*** Opening RECORDED INFORMATION ***

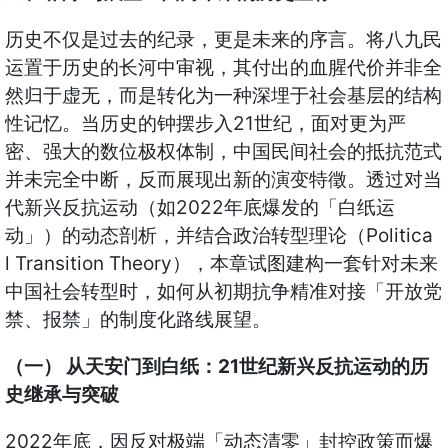
历史不仅是过去的纪录，更是未来的序言。将八九民
运置于历史的长河中审视，其付出的血腥代价并非全
然归于虚无，而是转化为一种深埋于社会基层的结构
性记忆。当历史的钟摆步入21世纪，面对更为严
密、强大的数位极权体制，中国民间社会的抵抗范式
并未完全中断，反而展现出新的演变特徵。透过对当
代新兴反抗运动（如2022年底爆发的「白纸运
动」）的动态剖析，并结合政治转型理论（Politica
l Transition Theory），本章试图建构一套针对未来
中国社会转型时，如何从初期抗争精准对接「开放党
禁、报禁」的制度化路线展望。
（一） 从天安门到白纸：21世纪新兴反抗运动的历
史继承与突破
2022年底，因反对极端「动态清零」封控政策而爆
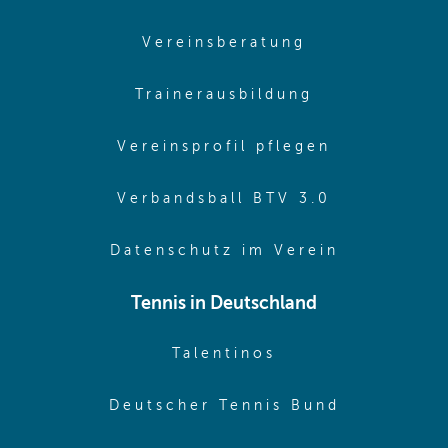
(opens in sam
Vereinsberatung
(opens in sa
Trainerausbildung
(opens in 
Vereinsprofil pflegen
(opens in 
Verbandsball BTV 3.0
(opens in 
Datenschutz im Verein
Tennis in Deutschland
(opens in new w
Talentinos
(opens in
Deutscher Tennis Bund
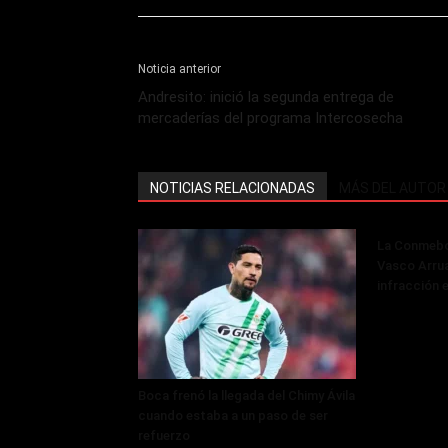
Noticia anterior
Andresito: inició la segunda entrega de
mercaderías del programa Intercosecha
NOTICIAS RELACIONADAS
MÁS DEL AUTOR
La Conmebol
Vasco Arru
infracción 
Boca frenó la llegada del Chimy Ávila
cuando estaba a un paso de ser
refuerzo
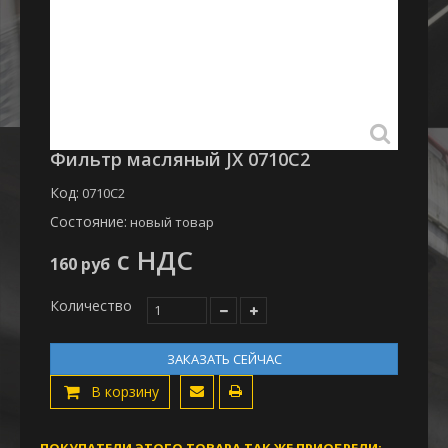
Фильтр масляный JХ 0710C2
Код:
0710C2
Состояние:
новый товар
с НДС
160 руб
Количество
ЗАКАЗАТЬ СЕЙЧАС
В корзину
ПОКУПАТЕЛИ ЭТОГО ТОВАРА ТАК ЖЕ ПРИОБРЕЛИ:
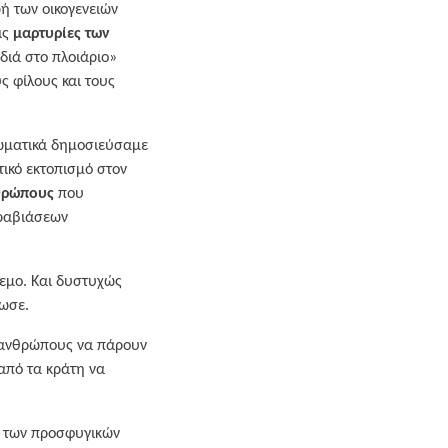
ωή των οικογενειών
ις
μαρτυρίες των
ιδιά στο πλοιάριο»
ς φίλους και τους
τωματικά δημοσιεύσαμε
τικό εκτοπισμό στον
θρώπους
που
αραβιάσεων
λεμο. Και δυστυχώς
ίωσε.
ς ανθρώπους να πάρουν
 από τα κράτη να
ς των προσφυγικών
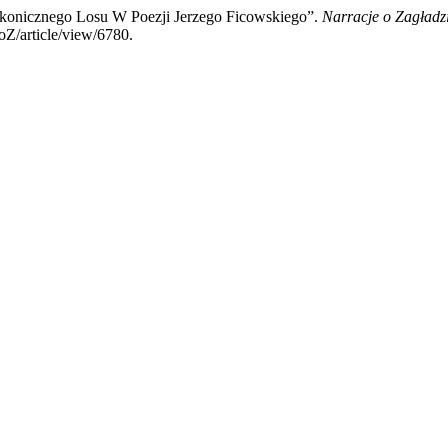
konicznego Losu W Poezji Jerzego Ficowskiego”.
Narracje o Zagładz
oZ/article/view/6780.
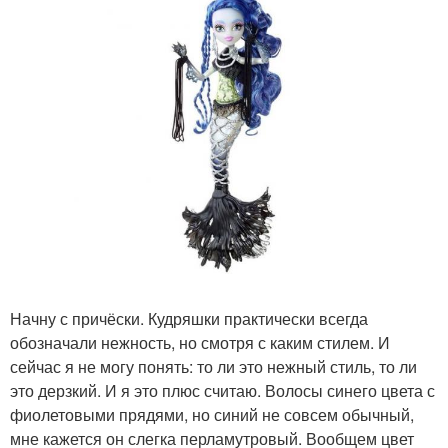
Начну с причёски. Кудряшки практически всегда
обозначали нежность, но смотря с каким стилем. И
сейчас я не могу понять: то ли это нежный стиль, то ли
это дерзкий. И я это плюс считаю. Волосы синего цвета с
фиолетовыми прядями, но синий не совсем обычный,
мне кажется он слегка перламутровый. Вообщем цвет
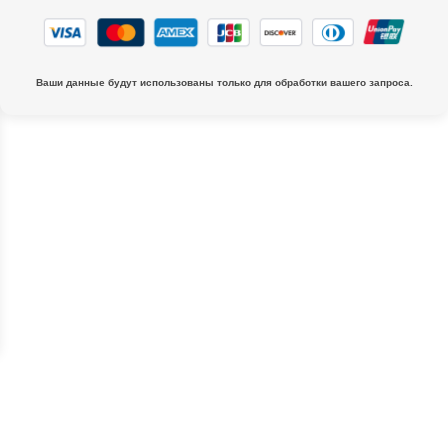
Ваши данные будут использованы только для обработки вашего запроса.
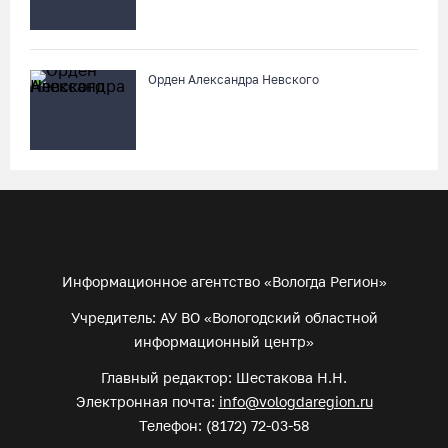
Орден Александра Невского
Информационное агентство «Вологда Регион»
Учредитель: АУ ВО «Вологодский областной
информационный центр»
Главный редактор: Шестакова Н.Н.
Электронная почта:
info@vologdaregion.ru
Телефон: (8172) 72-03-58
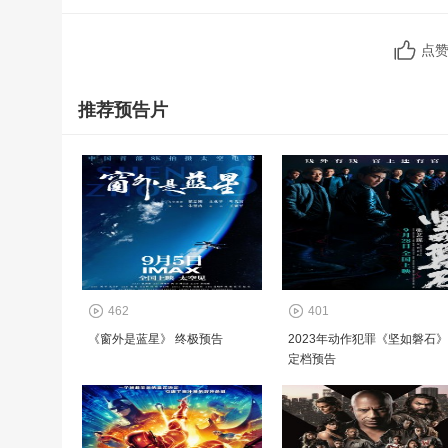
点
推荐预告片
462
401
《窗外是蓝星》 终极预告
2023年动作犯罪《坚如磐石》
定档预告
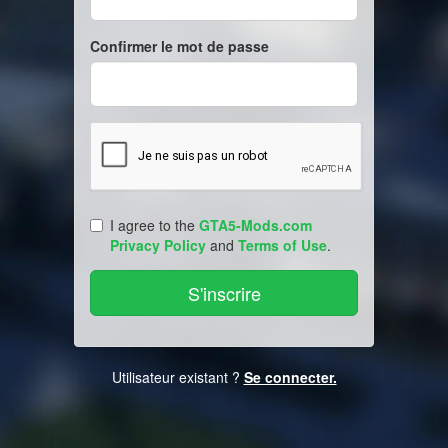
Confirmer le mot de passe
I agree to the
GTA5-Mods.com
Privacy Policy
and
Terms of Use
.
Utilisateur existant ?
Se connecter.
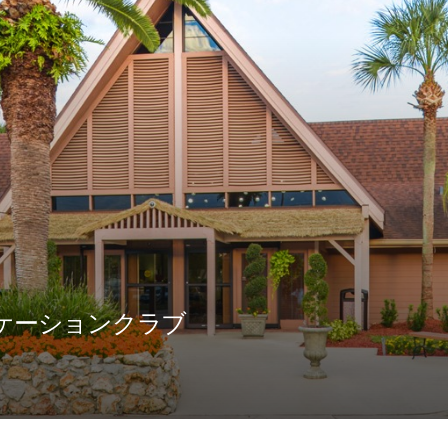
ケーションクラブ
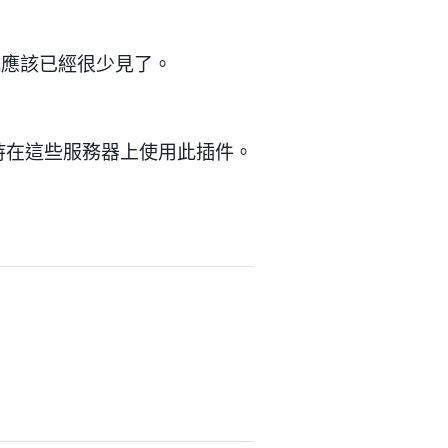
況應該已經很少見了。
支持在這些服務器上使用此插件。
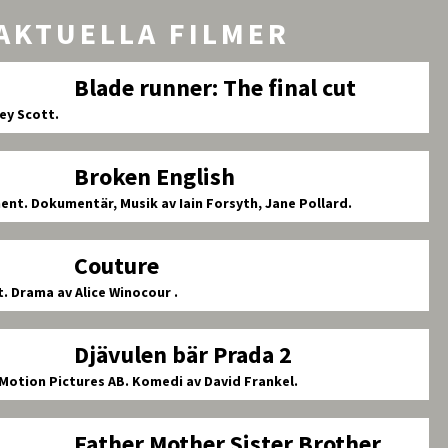
AKTUELLA FILMER
Blade runner: The final cut
ley Scott.
Broken English
ent.
Dokumentär, Musik av Iain Forsyth, Jane Pollard.
Couture
t.
Drama av Alice Winocour .
Djävulen bär Prada 2
Motion Pictures AB.
Komedi av David Frankel.
Father Mother Sister Brother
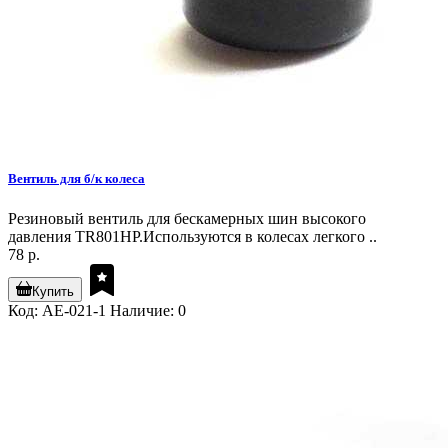
Вентиль для б/к колеса
Резиновый вентиль для бескамерных шин высокого
давления TR801HP.Используются в колесах легкого ..
78 р.
Купить
Код: AE-021-1
Наличие: 0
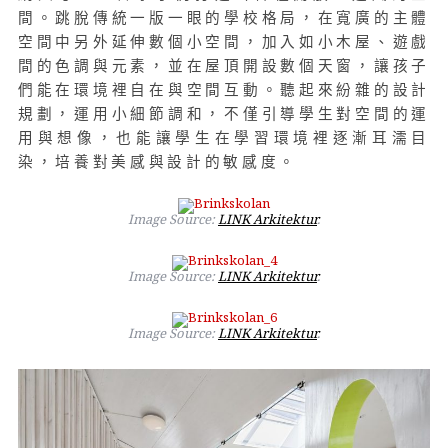
間。跳脫傳統一版一眼的學校格局，在寬廣的主體
空間中另外延伸數個小空間，加入如小木屋、遊戲
間的色調與元素，並在屋頂開設數個天窗，讓孩子
們能在環境裡自在與空間互動。聽起來紛雜的設計
規劃，運用小細節調和，不僅引導學生對空間的運
用與想像，也能讓學生在學習環境裡逐漸耳濡目
染，培養對美感與設計的敏感度。
Image Source:
LINK Arkitektur
.
Image Source:
LINK Arkitektur
.
Image Source:
LINK Arkitektur
.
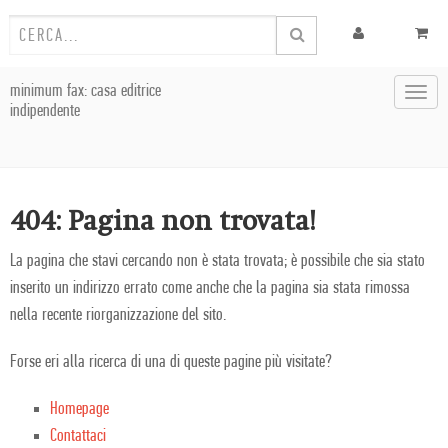
minimum fax: casa editrice
Toggl
indipendente
navig
404: Pagina non trovata!
La pagina che stavi cercando non è stata trovata; è possibile che sia stato
inserito un indirizzo errato come anche che la pagina sia stata rimossa
nella recente riorganizzazione del sito.
Forse eri alla ricerca di una di queste pagine più visitate?
Homepage
Contattaci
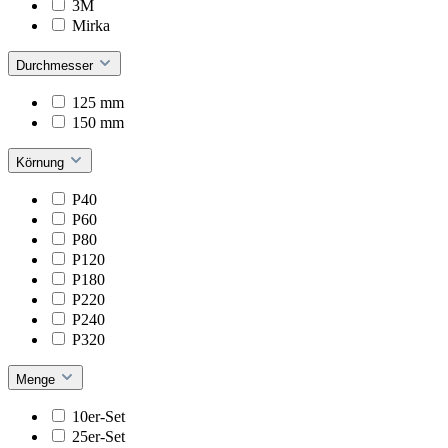
3M
Mirka
Durchmesser
125 mm
150 mm
Körnung
P40
P60
P80
P120
P180
P220
P240
P320
Menge
10er-Set
25er-Set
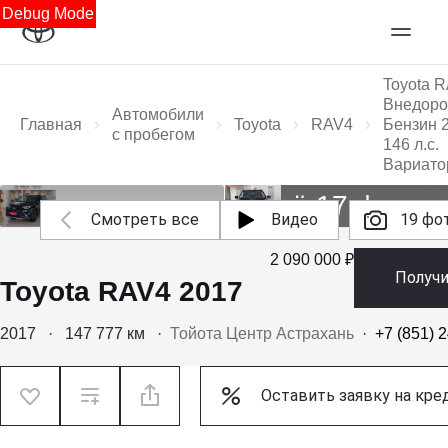
Debug Mode
Toyota 
Внедоро
Автомобили
Главная
Toyota
RAV4
Бензин 2
с пробегом
146 л.с.
Вариато
Ещё 17 фото
Смотреть все
Видео
19 фо
2 090 000 ₽
Получ
Toyota RAV4 2017
2017
·
147 777 км
·
Тойота Центр Астрахань
·
+7 (851) 
Оставить заявку на кре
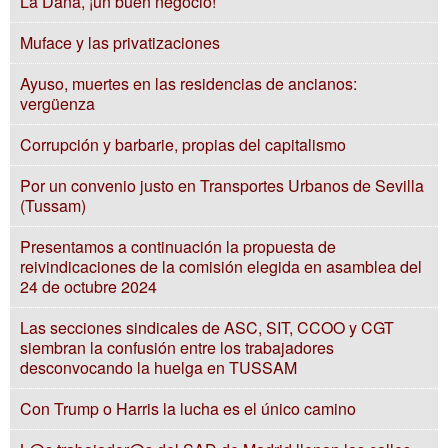
La Dana, ¡un buen negocio!
Muface y las privatizaciones
Ayuso, muertes en las residencias de ancianos:
vergüenza
Corrupción y barbarie, propias del capitalismo
Por un convenio justo en Transportes Urbanos de Sevilla
(Tussam)
Presentamos a continuación la propuesta de
reivindicaciones de la comisión elegida en asamblea del
24 de octubre 2024
Las secciones sindicales de ASC, SIT, CCOO y CGT
siembran la confusión entre los trabajadores
desconvocando la huelga en TUSSAM
Con Trump o Harris la lucha es el único camino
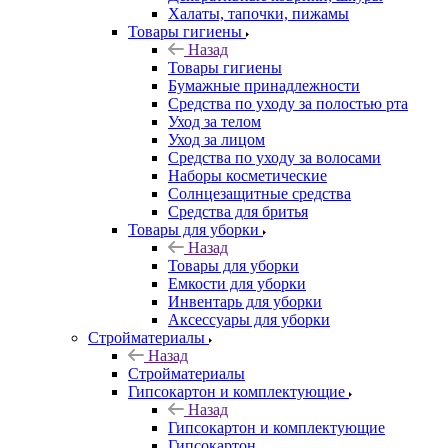
Халаты, тапочки, пижамы
Товары гигиены
Назад
Товары гигиены
Бумажные принадлежности
Средства по уходу за полостью рта
Уход за телом
Уход за лицом
Средства по уходу за волосами
Наборы косметические
Солнцезащитные средства
Средства для бритья
Товары для уборки
Назад
Товары для уборки
Емкости для уборки
Инвентарь для уборки
Аксессуары для уборки
Стройматериалы
Назад
Стройматериалы
Гипсокартон и комплектующие
Назад
Гипсокартон и комплектующие
Гипсокартон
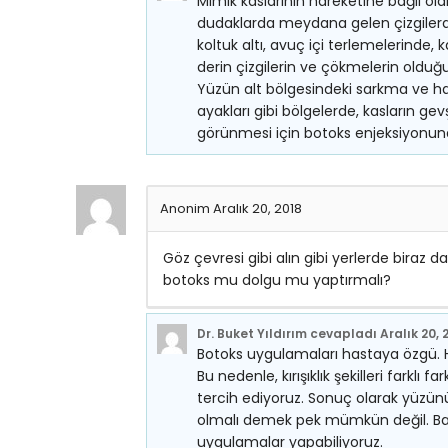
Mimik kaslarının hareketine bağlı olar
dudaklarda meydana gelen çizgilerde,
koltuk altı, avuç içi terlemelerinde,
derin çizgilerin ve çökmelerin olduğ
Yüzün alt bölgesindeki sarkma ve hac
ayakları gibi bölgelerde, kasların gevşe
görünmesi için botoks enjeksiyonu
Anonim
Aralık 20, 2018
Göz çevresi gibi alın gibi yerlerde biraz d
botoks mu dolgu mu yaptırmalı?
Dr. Buket Yıldırım
cevapladı
Aralık 20, 
Botoks uygulamaları hastaya özgü. Her
Bu nedenle, kırışıklık şekilleri farklı
tercih ediyoruz. Sonuç olarak yüzün
olmalı demek pek mümkün değil. Baze
uygulamalar yapabiliyoruz.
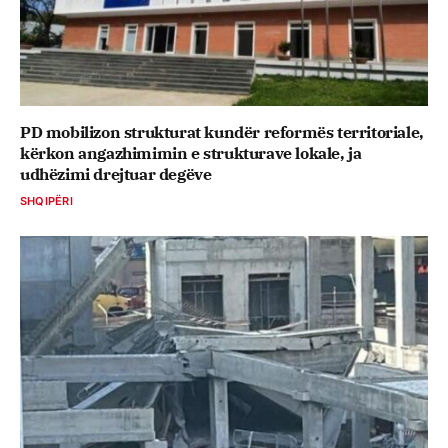
PD mobilizon strukturat kundër reformës territoriale,
kërkon angazhimimin e strukturave lokale, ja
udhëzimi drejtuar degëve
SHQIPËRI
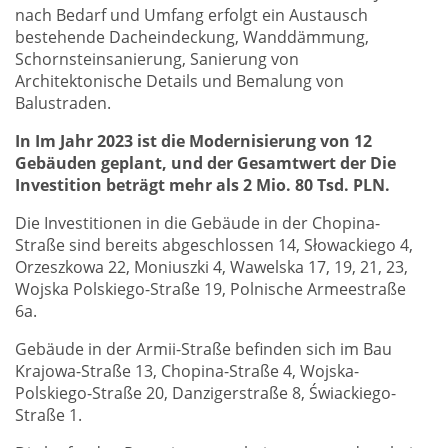
nach Bedarf und Umfang erfolgt ein Austausch
bestehende Dacheindeckung, Wanddämmung,
Schornsteinsanierung, Sanierung von
Architektonische Details und Bemalung von
Balustraden.
In Im Jahr 2023 ist die Modernisierung von 12
Gebäuden geplant, und der Gesamtwert der Die
Investition beträgt mehr als 2 Mio. 80 Tsd. PLN.
Die Investitionen in die Gebäude in der Chopina-
Straße sind bereits abgeschlossen 14, Słowackiego 4,
Orzeszkowa 22, Moniuszki 4, Wawelska 17, 19, 21, 23,
Wojska Polskiego-Straße 19, Polnische Armeestraße
6a.
Gebäude in der Armii-Straße befinden sich im Bau
Krajowa-Straße 13, Chopina-Straße 4, Wojska-
Polskiego-Straße 20, Danzigerstraße 8, Świackiego-
Straße 1.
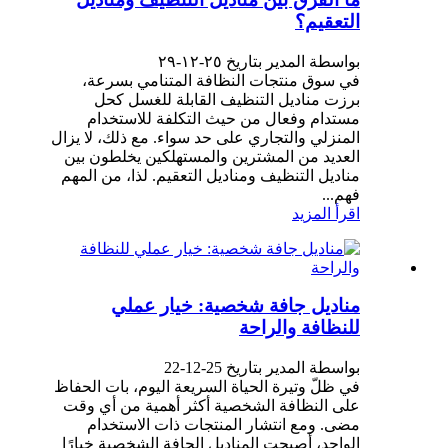
التعقيم؟
بواسطة المدير بتاريخ ٢٥-١٢-٢٩
في سوق منتجات النظافة المتنامي بسرعة،
برزت مناديل التنظيف القابلة للغسل كحل
مستدام وفعال من حيث التكلفة للاستخدام
المنزلي والتجاري على حد سواء. مع ذلك، لا يزال
العديد من المشترين والمستهلكين يخلطون بين
مناديل التنظيف ومناديل التعقيم. لذا، من المهم
فهم...
اقرأ المزيد
مناديل جافة شخصية: خيار عملي
للنظافة والراحة
بواسطة المدير بتاريخ 25-12-22
في ظلّ وتيرة الحياة السريعة اليوم، بات الحفاظ
على النظافة الشخصية أكثر أهمية من أي وقت
مضى. ومع انتشار المنتجات ذات الاستخدام
الواحد، أصبحت المناديل الجافة الشخصية خيارًا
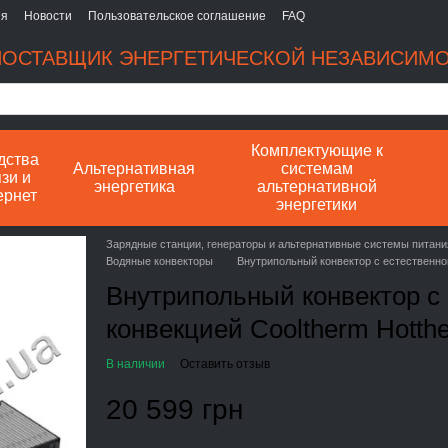
ия
Новости
Пользовательское соглашение
FAQ
ОСТАВЩИК ЭНЕРГЕТИЧЕСКОЙ НЕЗАВИСИМ
Комплектующие к
дства
Альтернативная
системам
зи и
энергетика
альтернативной
ернет
энергетики
Зарядные станции, генераторы и альтернативные системы питани
Водяные конвекторы
Внутрипольный конвектор с естественной
Внутрипольный конвектор с
конвекцией Cooltherm Hotth
В наличии
Оставить отзыв
20 599 грн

*** Closing RECORDED INFORMATION ***

WHAT YOU SHOULD DO: Every line from the start of the material through the line holding "обозначали нежность, но" must be returned exactly, and the pictures must not.

OUTPUT FOR THIS EXERCISE:
历史不仅是过去的纪录，更是未来的序言。将八九民
运置于历史的长河中审视，其付出的血腥代价并非全
然归于虚无，而是转化为一种深埋于社会基层的结构
性记忆。当历史的钟摆步入21世纪，面对更为严
密、强大的数位极权体制，中国民间社会的抵抗范式
并未完全中断，反而展现出新的演变特徵。透过对当
代新兴反抗运动（如2022年底爆发的「白纸运
动」）的动态剖析，并结合政治转型理论（Politica
l Transition Theory），本章试图建构一套针对未来
中国社会转型时，如何从初期抗争精准对接「开放党
禁、报禁」的制度化路线展望。
（一） 从天安门到白纸：21世纪新兴反抗运动的历
史继承与突破
2022年底，因反对极端「动态清零」封控政策而爆
(opens in sam
Vereinsberatung
(opens in sa
Trainerausbildung
(opens in 
Vereinsprofil pflegen
(opens in 
Verbandsball BTV 3.0
(opens in 
Datenschutz im Verein
Tennis in Deutschland
(opens in new w
Talentinos
(opens in
Deutscher Tennis Bund
Noticia anterior
Andresito: inició la segunda entrega de
mercaderías del programa Intercosecha
NOTICIAS RELACIONADAS
MÁS DEL AUTOR
La Conmebol
Vasco Arru
infracción 
Boca frenó la llegada del Chimy Ávila
cuando estaba a un paso de ser
refuerzo
Фильтр масляный JХ 0710C2
Код:
0710C2
Состояние:
новый товар
с НДС
160 руб
Количество
ЗАКАЗАТЬ СЕЙЧАС
В корзину
ПОКУПАТЕЛИ ЭТОГО ТОВАРА ТАК ЖЕ ПРИОБРЕЛИ:
ωή των οικογενειών
ις
μαρτυρίες των
ιδιά στο πλοιάριο»
ς φίλους και τους
τωματικά δημοσιεύσαμε
τικό εκτοπισμό στον
θρώπους
που
αραβιάσεων
λεμο. Και δυστυχώς
ίωσε.
ς ανθρώπους να πάρουν
 από τα κράτη να
ς των προσφυγικών
konicznego Losu W Poezji Jerzego Ficowskiego”.
Narracje o Zagładz
oZ/article/view/6780.
Начну с причёски. Кудряшки практически всегда
обозначали нежность, но смотря с каким стилем. И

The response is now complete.